Daniel Ortega está en el poder desde 2007, en las últimas elecciones obtuvo el 72% de los votos y hasta hace poco conseguía altas puntuaciones en las encuestas de aceptación independientes. A pesar de ello, cualquier lector de medios nacionales e internacionales se llevaría fácilmente la impresión de que se le desprecia profundamente.

En openDemocracy, el grupo internacional de protesta SOS Nicaragua lo llama un «tirano empeñado en la sangrienta represión de la nación». 

Sus detractores locales coinciden totalmente con esta visión. Por ejemplo, el 10 de julio, Vilma Núñez, antigua opositora de Ortega y originalmente aliada suya, contaba en la BBC que el presidente está llevando a cabo un «plan de exterminio» en Nicaragua.

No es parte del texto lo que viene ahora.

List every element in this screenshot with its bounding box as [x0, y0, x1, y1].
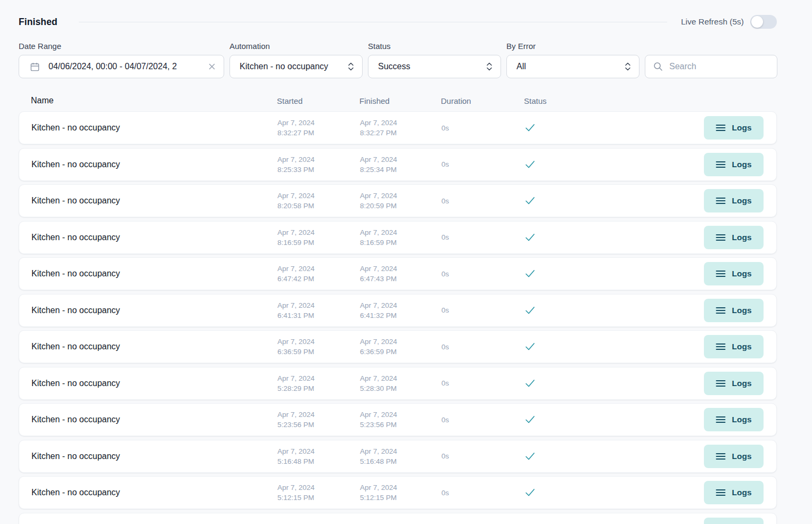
logs-button-label: Logs — [732, 123, 751, 133]
run-status — [524, 379, 704, 388]
run-name: Kitchen - no occupancy — [19, 233, 277, 242]
run-started: Apr 7, 2024 5:16:48 PM — [277, 446, 360, 466]
runs-list: Kitchen - no occupancy Apr 7, 2024 8:32:… — [19, 111, 777, 524]
menu-icon — [716, 343, 726, 350]
run-started: Apr 7, 2024 6:36:59 PM — [277, 337, 360, 357]
run-started: Apr 7, 2024 6:47:42 PM — [277, 264, 360, 284]
chevron-updown-icon — [486, 62, 493, 71]
run-started: Apr 7, 2024 8:20:58 PM — [277, 191, 360, 211]
run-started: Apr 7, 2024 5:12:15 PM — [277, 482, 360, 503]
date-range-value: 04/06/2024, 00:00 - 04/07/2024, 2 — [48, 62, 208, 71]
menu-icon — [716, 234, 726, 241]
run-duration: 0s — [441, 160, 524, 168]
logs-button[interactable]: Logs — [704, 262, 764, 285]
run-duration: 0s — [441, 489, 524, 497]
run-finished: Apr 7, 2024 8:20:59 PM — [360, 191, 441, 211]
run-duration: 0s — [441, 379, 524, 387]
run-name: Kitchen - no occupancy — [19, 342, 277, 351]
by-error-group: By Error All — [506, 42, 639, 78]
status-group: Status Success — [368, 42, 501, 78]
column-header-status: Status — [524, 96, 777, 105]
menu-icon — [716, 453, 726, 460]
run-row: Kitchen - no occupancy Apr 7, 2024 5:28:… — [19, 367, 777, 400]
logs-button[interactable]: Logs — [704, 481, 764, 504]
automation-group: Automation Kitchen - no occupancy — [229, 42, 363, 78]
menu-icon — [716, 416, 726, 423]
logs-button-label: Logs — [732, 488, 751, 497]
run-finished: Apr 7, 2024 6:47:43 PM — [360, 264, 441, 284]
run-name: Kitchen - no occupancy — [19, 488, 277, 497]
run-name: Kitchen - no occupancy — [19, 196, 277, 206]
column-header-finished: Finished — [359, 96, 441, 105]
run-row: Kitchen - no occupancy Apr 7, 2024 6:36:… — [19, 330, 777, 363]
live-refresh-label: Live Refresh (5s) — [681, 17, 744, 27]
run-name: Kitchen - no occupancy — [19, 379, 277, 388]
run-row: Kitchen - no occupancy Apr 7, 2024 Apr 7… — [19, 513, 777, 524]
logs-button[interactable]: Logs — [704, 116, 764, 140]
run-duration: 0s — [441, 124, 524, 132]
run-started: Apr 7, 2024 8:16:59 PM — [277, 227, 360, 248]
run-row: Kitchen - no occupancy Apr 7, 2024 8:20:… — [19, 184, 777, 217]
run-finished: Apr 7, 2024 5:16:48 PM — [360, 446, 441, 466]
logs-button-label: Logs — [732, 196, 751, 206]
live-refresh-toggle[interactable] — [750, 15, 777, 29]
date-range-group: Date Range 04/06/2024, 00:00 - 04/07/202… — [19, 42, 224, 78]
automation-select[interactable]: Kitchen - no occupancy — [229, 55, 363, 78]
date-range-input[interactable]: 04/06/2024, 00:00 - 04/07/2024, 2 — [19, 55, 224, 78]
check-icon — [524, 160, 536, 169]
logs-button[interactable]: Logs — [704, 189, 764, 212]
run-duration: 0s — [441, 452, 524, 460]
menu-icon — [716, 161, 726, 168]
logs-button[interactable]: Logs — [704, 299, 764, 322]
check-icon — [524, 306, 536, 315]
run-finished: Apr 7, 2024 8:16:59 PM — [360, 227, 441, 248]
check-icon — [524, 342, 536, 351]
run-finished: Apr 7, 2024 5:28:30 PM — [360, 373, 441, 394]
logs-button[interactable]: Logs — [704, 408, 764, 431]
table-header: Name Started Finished Duration Status — [19, 96, 777, 105]
run-started: Apr 7, 2024 8:32:27 PM — [277, 118, 360, 138]
run-row: Kitchen - no occupancy Apr 7, 2024 8:32:… — [19, 111, 777, 144]
status-select[interactable]: Success — [368, 55, 501, 78]
run-status — [524, 415, 704, 424]
run-status — [524, 306, 704, 315]
filter-bar: Date Range 04/06/2024, 00:00 - 04/07/202… — [19, 42, 777, 78]
menu-icon — [716, 380, 726, 387]
logs-button[interactable]: Logs — [704, 226, 764, 249]
logs-button-label: Logs — [732, 233, 751, 242]
run-name: Kitchen - no occupancy — [19, 415, 277, 424]
run-started: Apr 7, 2024 8:25:33 PM — [277, 154, 360, 175]
run-started: Apr 7, 2024 5:28:29 PM — [277, 373, 360, 394]
run-status — [524, 488, 704, 497]
date-range-label: Date Range — [19, 42, 224, 51]
run-finished: Apr 7, 2024 8:32:27 PM — [360, 118, 441, 138]
check-icon — [524, 415, 536, 424]
page-title: Finished — [19, 17, 58, 28]
run-started: Apr 7, 2024 5:23:56 PM — [277, 410, 360, 430]
check-icon — [524, 488, 536, 497]
logs-button-label: Logs — [732, 452, 751, 461]
menu-icon — [716, 307, 726, 314]
logs-button[interactable]: Logs — [704, 518, 764, 524]
run-duration: 0s — [441, 306, 524, 314]
by-error-select[interactable]: All — [506, 55, 639, 78]
run-status — [524, 160, 704, 169]
search-input[interactable] — [669, 62, 780, 71]
logs-button[interactable]: Logs — [704, 153, 764, 176]
check-icon — [524, 123, 536, 133]
clear-icon[interactable] — [208, 62, 216, 71]
run-started: Apr 7, 2024 6:41:31 PM — [277, 300, 360, 321]
run-row: Kitchen - no occupancy Apr 7, 2024 5:23:… — [19, 403, 777, 436]
status-label: Status — [368, 42, 501, 51]
chevron-updown-icon — [624, 62, 631, 71]
run-status — [524, 342, 704, 351]
run-name: Kitchen - no occupancy — [19, 123, 277, 133]
logs-button[interactable]: Logs — [704, 372, 764, 395]
logs-button[interactable]: Logs — [704, 445, 764, 468]
run-status — [524, 123, 704, 133]
run-row: Kitchen - no occupancy Apr 7, 2024 5:12:… — [19, 476, 777, 509]
run-duration: 0s — [441, 233, 524, 241]
search-icon — [653, 62, 663, 71]
logs-button[interactable]: Logs — [704, 335, 764, 358]
finished-runs-page: Finished Live Refresh (5s) Date Range 04… — [19, 15, 777, 524]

Cuando, hace unas semanas, los rebeldes se hicieron brevemente con el control de una ciudad del país, sus líderes dijeron que habían puesto fin a «once años de represión». SOS Nicaragua afirma incluso que Ortega es un «tirano más odiado y longevo que el ex dictador de Nicaragua» (en referencia a Anastasio Somoza y su familia, que gobernaron Nicaragua con mano de hierro durante más de 40 años).

Pero mientras las ONGs de derechos humanos repiten el mensaje de que la policía y las fuerzas de seguridad (en palabras de Amnistía Internacional) «disparan a matar», la mayoría de la gente en Nicaragua sabe que esto no es cierto. 

 Una mirada a las redes sociales confirma que son muchos los que comparten estos puntos de vista y está claro que coincidiendo con el punto más alto de popularidad de la oposición, tuvieron un poder de arrastre muy considerable. Pero el primer error de la oposición fue quizás precisamente su retórica exagerada, ya que la gente empezó a cuestionarse si cuadraba realmente con su propia percepción.

Por ejemplo, hasta abril de este año, Nicaragua era el segundo país más seguro de América Latina a pesar de ser también uno de los más pobres. 

Su policía tenía fama de ser una policía de proximidad, cercana a la comunidad, y a diferencia de los países del «triángulo norte» (Honduras, El Salvador y Guatemala), los homicidios cometidos por sus agentes eran una rareza. Los delitos relacionados con las drogas eran mínimos y no existían pandillas violentas como en los países vecinos.

Por supuesto, la policía no era perfecta, pero la gente podía denunciar con seguridad problemas de violencia doméstica sin temor a una respuesta violenta por parte de las propias fuerzas de seguridad. La oposición califica ahora esta misma policía de «asesinos» y le culpa de la mayoría de las muertes habidas desde que comenzaron las protestas.

Nadie ha cuestionado cómo puede ser que una fuerza con un historial tan poco violento se haya transformado de la noche a la mañana en un cuerpo de despiadados asesinos, capaces supuestamente de torturar e incluso de matar a niños.